The S.C. House representative from Columbia sponsored a bill in the Legislature this past session that, he said, would have put South Carolina in position to take advantage of the ruling that came down Monday.
By amending the state Constitution, Rutherford's bill would have allowed legalized betting on horse racing and professional sports, among other forms of gambling, as a way to raise more revenue for the state.
But Monday, only days after the S.C. Legislature adjourned for the year, the Supreme Court struck down a 1992 law that barred most states from having sports betting. That timing means that South Carolina's Legislature won't have a chance to take up Rutherford's bill again until January.
Rutherford, D-Richland, worries other states will rush to pass their own gambling laws in the meantime, getting a jump on the Palmetto State.
"The money is too huge for states to ignore it," he said.
John Grady, an assistant professor of sports entertainment management at the University of South Carolina, said there won't be a shortage of states looking to cash in on the court's decision. The case reached the high court after New Jersey passed its own gambling law, allowing sports gambling, in 2011.
"States will rush to legalize it. New Jersey could do it within weeks," Grady said. "There are about 20 states ready with legislation to put in place."

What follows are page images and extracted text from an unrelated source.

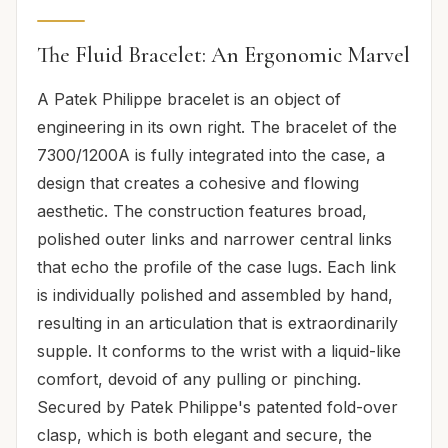
The Fluid Bracelet: An Ergonomic Marvel
A Patek Philippe bracelet is an object of
engineering in its own right. The bracelet of the
7300/1200A is fully integrated into the case, a
design that creates a cohesive and flowing
aesthetic. The construction features broad,
polished outer links and narrower central links
that echo the profile of the case lugs. Each link
is individually polished and assembled by hand,
resulting in an articulation that is extraordinarily
supple. It conforms to the wrist with a liquid-like
comfort, devoid of any pulling or pinching.
Secured by Patek Philippe's patented fold-over
clasp, which is both elegant and secure, the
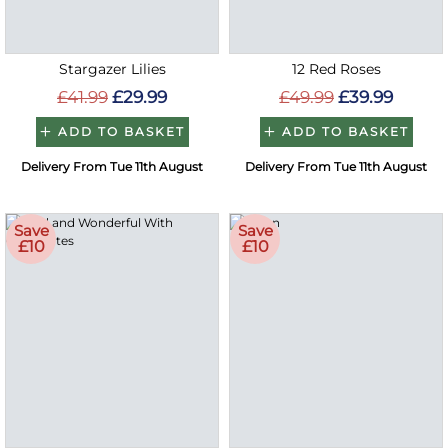
Stargazer Lilies
12 Red Roses
£41.99
£29.99
£49.99
£39.99
ADD TO BASKET
ADD TO BASKET
Delivery From Tue 11th August
Delivery From Tue 11th August
Save
Save
£10
£10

But those states already have some form of legalized gambling, unlike South Carolina, where only the lottery is legal and anti-gambling laws, dating back to colonial times, historically have been so strict, it has been difficult for charities to hold raffles.
"The first states to do it will be more embracing of gambling," Grady said. "South Carolina will wait and see how they do."

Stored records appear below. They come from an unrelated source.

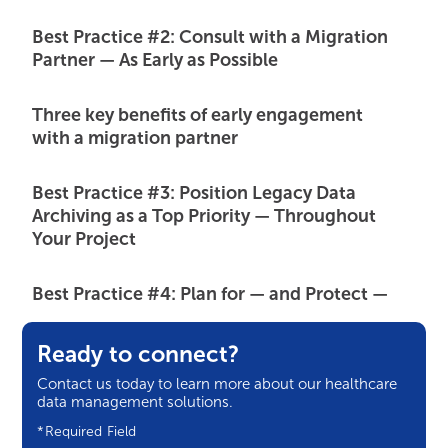
Best Practice #2: Consult with a Migration
Partner — As Early as Possible
Three key benefits of early engagement
with a migration partner
Best Practice #3: Position Legacy Data
Archiving as a Top Priority — Throughout
Your Project
Best Practice #4: Plan for — and Protect —
Your Internal Resources
Ready to connect?
Three strategies our migration experts
Contact us today to learn more about our healthcare
recommend for managing internal
data management solutions.
resource constraints
*Required Field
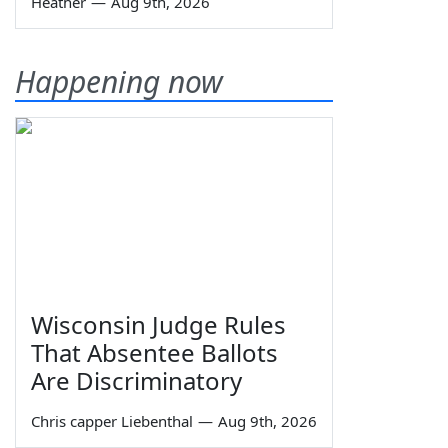
Heather
—
Aug 9th, 2026
Happening now
Wisconsin Judge Rules
That Absentee Ballots
Are Discriminatory
Chris capper Liebenthal
—
Aug 9th, 2026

Timing isn't the only hurdle to legalized sports gambling in South Carolina.
S.C. Senate Majority Leader Shane Massey, R-Edgefield, said he expects there to be "a healthy dose of skepticism" toward any new gambling measures when the Legislature returns to Columbia next January for its regular session.
(Legislators are scheduled to return to Columbia later this month and in June, but only to consider particular topics, not proposals — like Rutherford's — that have yet to be acted on.)
"We don't want to accidentally legalize video poker, which is how it was legalized in the first place," Massey said, who supports the Supreme Court's ruling allowing states to set their own sports gaming rules. "If there will be any attempt to authorize additional gambling, I think it will be received suspiciously."
Legalizing sports betting in South Carolina will be difficult, said Sen. Tom Davis, R-Beaufort, who wrote legislation in 2014 to specify that private card games are not illegal under state law.
"If the struggle I had in 2014 to legalize social, non-betting games is any indication, those seeking to legalize sports betting in our state have a tough row to hoe," Davis said.
Sports betting could be offered in 32 states within five years, a firm that tracks gambling legislation predicts.
That firm, Eilers & Krejcik Gaming, predicts North Carolina will be one of those states, followed, a couple of years later, by Georgia. South Carolina might never permit the gambling, Eilers & Kerjcik said.
But Rutherford thinks delaying legalizing sports betting in South Carolina would be a mistake, saying the state could make billions from legalized gambling.
"I've been to Camden for the Carolina Cup, and everybody is betting," he said. "Anybody who is still leery at this point should be thrown out of office."